Inside a dishwasher

How Much Water Does Your Dishwasher Use?

From air conditioners to microwaves, electric kettles to freezers, there’s a multitude of convenient home appliances to invest in. One of the most coveted — but still optional — is the not-so-humble dishwasher. Buy one, and you can skip washing the dishes (or fighting over who will) ever again. That said, as tempting as it sounds, the price of a dishwasher can be a barrier.

If you do want to buy one, however, you may be interested in the eco-friendly bonuses. Dishwashers are touted as more economical, as far as water usage goes, especially compared to traditional hand-washing. But is this really the case?
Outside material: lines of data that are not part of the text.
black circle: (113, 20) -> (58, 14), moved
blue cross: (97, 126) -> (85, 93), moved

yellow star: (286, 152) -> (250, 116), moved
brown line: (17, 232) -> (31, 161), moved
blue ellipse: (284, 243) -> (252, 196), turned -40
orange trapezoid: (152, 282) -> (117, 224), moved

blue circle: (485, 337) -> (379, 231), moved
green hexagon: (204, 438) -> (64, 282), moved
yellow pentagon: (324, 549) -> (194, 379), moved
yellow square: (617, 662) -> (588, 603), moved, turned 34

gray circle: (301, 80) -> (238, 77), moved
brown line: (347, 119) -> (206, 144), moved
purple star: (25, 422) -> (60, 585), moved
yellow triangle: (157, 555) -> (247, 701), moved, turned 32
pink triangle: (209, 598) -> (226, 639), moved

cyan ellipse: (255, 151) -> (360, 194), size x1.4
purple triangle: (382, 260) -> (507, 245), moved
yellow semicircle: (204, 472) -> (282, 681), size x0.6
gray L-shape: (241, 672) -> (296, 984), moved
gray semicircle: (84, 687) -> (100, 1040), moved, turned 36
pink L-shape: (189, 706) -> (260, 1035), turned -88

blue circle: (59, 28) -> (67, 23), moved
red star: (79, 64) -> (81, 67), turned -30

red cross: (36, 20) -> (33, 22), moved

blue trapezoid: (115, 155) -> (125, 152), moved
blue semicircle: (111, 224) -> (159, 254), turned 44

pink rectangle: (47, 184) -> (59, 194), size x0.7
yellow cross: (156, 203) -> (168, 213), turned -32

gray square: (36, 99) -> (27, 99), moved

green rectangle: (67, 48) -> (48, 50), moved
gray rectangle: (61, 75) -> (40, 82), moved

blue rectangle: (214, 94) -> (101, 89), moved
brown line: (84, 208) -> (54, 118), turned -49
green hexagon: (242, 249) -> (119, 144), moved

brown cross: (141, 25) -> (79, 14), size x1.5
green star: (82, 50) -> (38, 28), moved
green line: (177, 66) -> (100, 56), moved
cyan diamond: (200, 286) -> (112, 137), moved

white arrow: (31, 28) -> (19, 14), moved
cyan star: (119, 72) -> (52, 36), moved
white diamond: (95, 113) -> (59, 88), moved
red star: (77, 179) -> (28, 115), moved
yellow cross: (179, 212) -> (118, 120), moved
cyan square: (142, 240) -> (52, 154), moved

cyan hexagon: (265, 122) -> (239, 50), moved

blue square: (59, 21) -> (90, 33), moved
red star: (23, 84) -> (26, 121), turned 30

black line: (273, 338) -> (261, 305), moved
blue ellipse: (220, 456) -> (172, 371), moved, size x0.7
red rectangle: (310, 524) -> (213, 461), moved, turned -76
How much water does a dishwasher use, and can investing in one genuinely save you time, water, and money?

To Dish Wash or Hand Wash — Which Is More Eco-Friendly?

One of the obvious advantages of hand washing, vs using a dishwasher, is using less electricity. Of course, this depends largely on whether you hand wash with hot water from your geyser, or not. Washing and rinsing dishes only in cold water reduces your electricity usage to zero.

However, doing so may not be the wisest route when it comes to sanitizing them. Warm to hot water is better, particularly the 130-140°F (51-60°C) temperatures that dishwashers offer. Additionally, dishwashers are the clear winners when it comes to saving you both time and water.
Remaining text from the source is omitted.